• **Extracted entries**
###
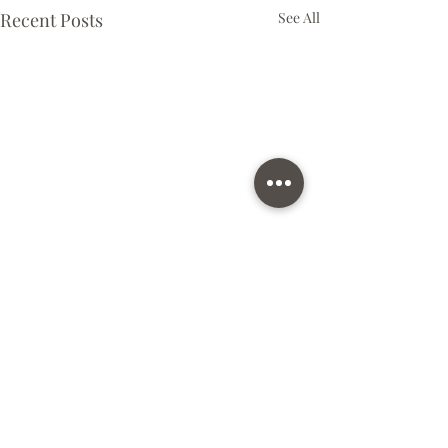
Recent Posts
See All
Comments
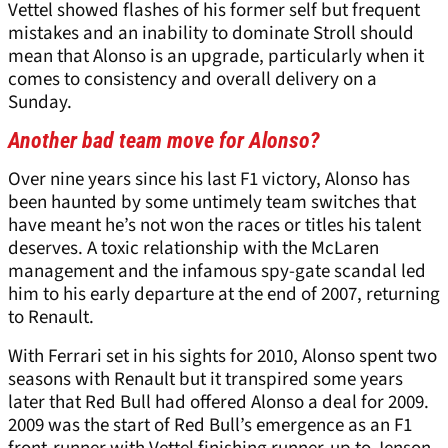
Vettel showed flashes of his former self but frequent
mistakes and an inability to dominate Stroll should
mean that Alonso is an upgrade, particularly when it
comes to consistency and overall delivery on a
Sunday.
Another bad team move for Alonso?
Over nine years since his last F1 victory, Alonso has
been haunted by some untimely team switches that
have meant he’s not won the races or titles his talent
deserves. A toxic relationship with the McLaren
management and the infamous spy-gate scandal led
him to his early departure at the end of 2007, returning
to Renault.
With Ferrari set in his sights for 2010, Alonso spent two
seasons with Renault but it transpired some years
later that Red Bull had offered Alonso a deal for 2009.
2009 was the start of Red Bull’s emergence as an F1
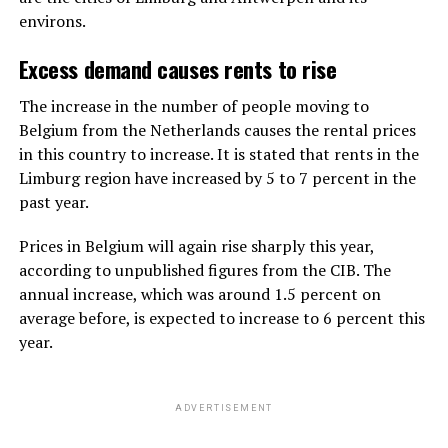
environs.
Excess demand causes rents to rise
The increase in the number of people moving to
Belgium from the Netherlands causes the rental prices
in this country to increase. It is stated that rents in the
Limburg region have increased by 5 to 7 percent in the
past year.
Prices in Belgium will again rise sharply this year,
according to unpublished figures from the CIB. The
annual increase, which was around 1.5 percent on
average before, is expected to increase to 6 percent this
year.
ADVERTISEMENT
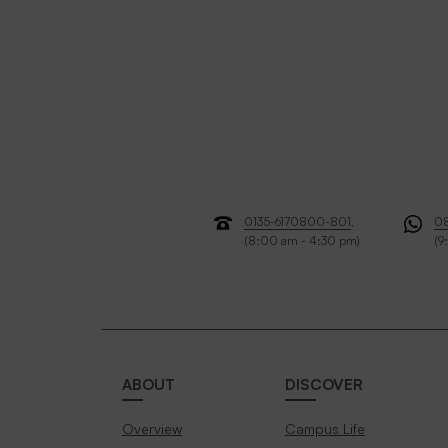
0135-6170800-801
,
0
(8:00 am - 4:30 pm)
(9
ABOUT
DISCOVER
Overview
Campus Life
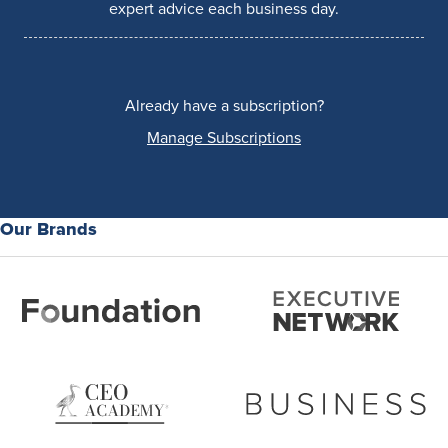
expert advice each business day.
Already have a subscription?
Manage Subscriptions
Our Brands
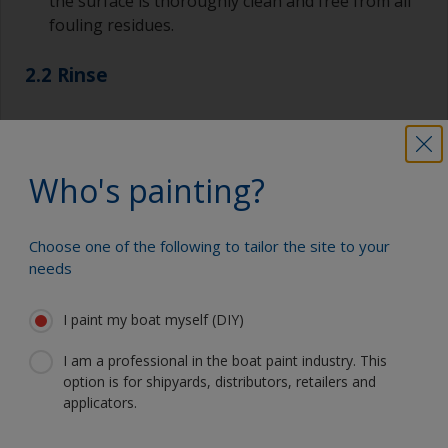
the surface is thoroughly clean and free from all
fouling residues.
2.2 Rinse
Rinse surface with fresh water.
Allow to dry.
Who's painting?
Choose one of the following to tailor the site to your
needs
Show tips from pros
I paint my boat myself (DIY)
Show equipment you'll need
For a longer life expectancy of the paint scheme
you could light wet sand with 120 grit to remove
I am a professional in the boat paint industry. This
the surface layer of the old antifouling (the leach
option is for shipyards, distributors, retailers and
Sanding paper 120 grit (various grades for
layer). This will decrease the risk for future
applicators.
surface preparation)
detachment problems.
Cleaning thinner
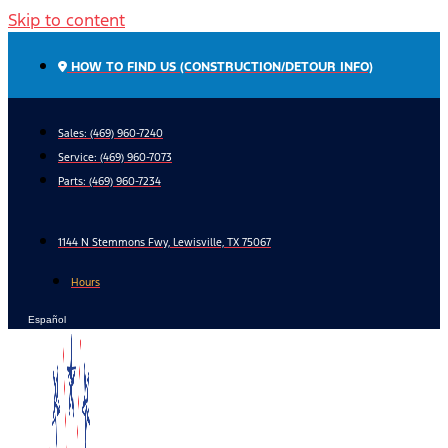
Skip to content
HOW TO FIND US (CONSTRUCTION/DETOUR INFO)
Sales: (469) 960-7240
Service:
(469) 960-7073
Parts:
(469) 960-7234
1144 N Stemmons Fwy, Lewisville, TX 75067
Hours
Español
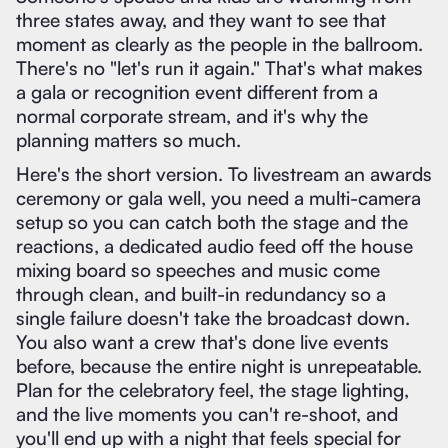
three states away, and they want to see that
moment as clearly as the people in the ballroom.
There's no "let's run it again." That's what makes
a gala or recognition event different from a
normal corporate stream, and it's why the
planning matters so much.
Here's the short version. To livestream an awards
ceremony or gala well, you need a multi-camera
setup so you can catch both the stage and the
reactions, a dedicated audio feed off the house
mixing board so speeches and music come
through clean, and built-in redundancy so a
single failure doesn't take the broadcast down.
You also want a crew that's done live events
before, because the entire night is unrepeatable.
Plan for the celebratory feel, the stage lighting,
and the live moments you can't re-shoot, and
you'll end up with a night that feels special for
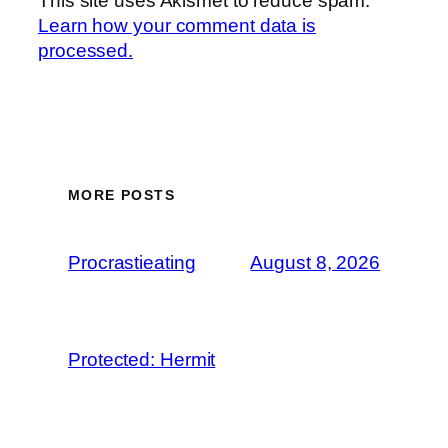
This site uses Akismet to reduce spam.
Learn how your comment data is
processed.
MORE POSTS
Procrastieating
August 8, 2026
Protected: Hermit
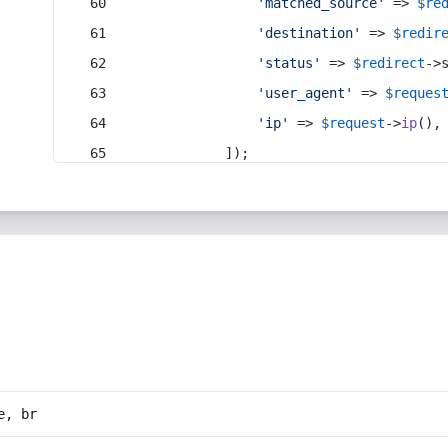
'matched_source'
 => 
$re
'destination'
 => 
$redir
'status'
 => 
$redirect
->
'user_agent'
 => 
$reques
'ip'
 => 
$request
->
ip
(),
            ]);
e, br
###
• **Description of the task**
Pictures are to be left out; the lines from the start of the records above through the line holding "in this country" are to be returned exactly.

• **Output below**
Recent Posts
See All
Comments
Vettel showed flashes of his former self but frequent
mistakes and an inability to dominate Stroll should
mean that Alonso is an upgrade, particularly when it
comes to consistency and overall delivery on a
Sunday.
Another bad team move for Alonso?
Over nine years since his last F1 victory, Alonso has
been haunted by some untimely team switches that
have meant he’s not won the races or titles his talent
deserves. A toxic relationship with the McLaren
management and the infamous spy-gate scandal led
him to his early departure at the end of 2007, returning
to Renault.
With Ferrari set in his sights for 2010, Alonso spent two
seasons with Renault but it transpired some years
later that Red Bull had offered Alonso a deal for 2009.
2009 was the start of Red Bull’s emergence as an F1
environs.
Excess demand causes rents to rise
The increase in the number of people moving to
Belgium from the Netherlands causes the rental prices
in this country to increase. It is stated that rents in the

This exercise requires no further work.